▶ **TASK OBJECTIVE**: Omit images. Retype all entries verbatim.

(Saved entries)
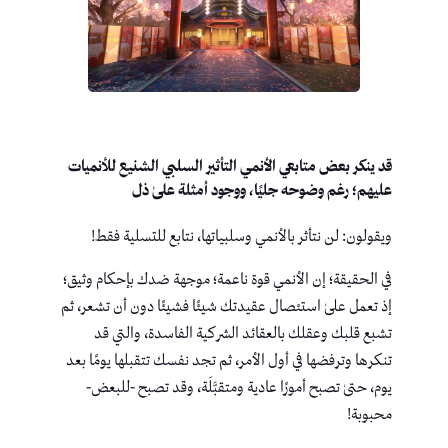
قد ينكر بعض متابعي الأنمي التأثير السلبي الشنيع للأنميات
عليهم؛ رغم وضوحه جليًا، ووجود أمثلة علىٰ ذل
ويقولون: لن نتأثر بالأنمي وسلبياتها، نتابع للتسلية فقط!
في الحقيقة؛ إن الأنمي قوة ناعمة؛ موجهة ضدك بإحكام وثيق؛
إذ تعمل علىٰ استئصال عقيدتك شيئًا فشيئًا دون أن تشعر، ثم
تشبع قلبك وعقلك بالعقائد الشركية الفاسدة، والتي قد
تنكرها وترفضها في أول الأمر، ثم تجد نفسك تتقبلها يومًا بعد
يوم، حتىٰ تصبح أمورًا عادية ومتقبَّلَة، وقد تصبح -للبعض-
محبوبة!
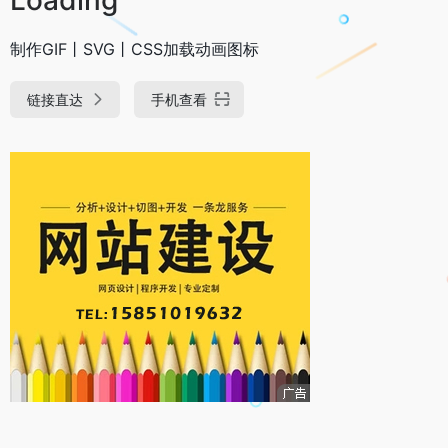
制作GIF丨SVG丨CSS加载动画图标
链接直达
手机查看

▶ **SOLUTION TO THIS PROBLEM**:
قد ينكر بعض متابعي الأنمي التأثير السلبي الشنيع للأنميات
عليهم؛ رغم وضوحه جليًا، ووجود أمثلة علىٰ ذل
ويقولون: لن نتأثر بالأنمي وسلبياتها، نتابع للتسلية فقط!
في الحقيقة؛ إن الأنمي قوة ناعمة؛ موجهة ضدك بإحكام وثيق؛
إذ تعمل علىٰ استئصال عقيدتك شيئًا فشيئًا دون أن تشعر، ثم
تشبع قلبك وعقلك بالعقائد الشركية الفاسدة، والتي قد
تنكرها وترفضها في أول الأمر، ثم تجد نفسك تتقبلها يومًا بعد
يوم، حتىٰ تصبح أمورًا عادية ومتقبَّلَة، وقد تصبح -للبعض-
محبوبة!
制作GIF丨SVG丨CSS加载动画图标
链接直达
手机查看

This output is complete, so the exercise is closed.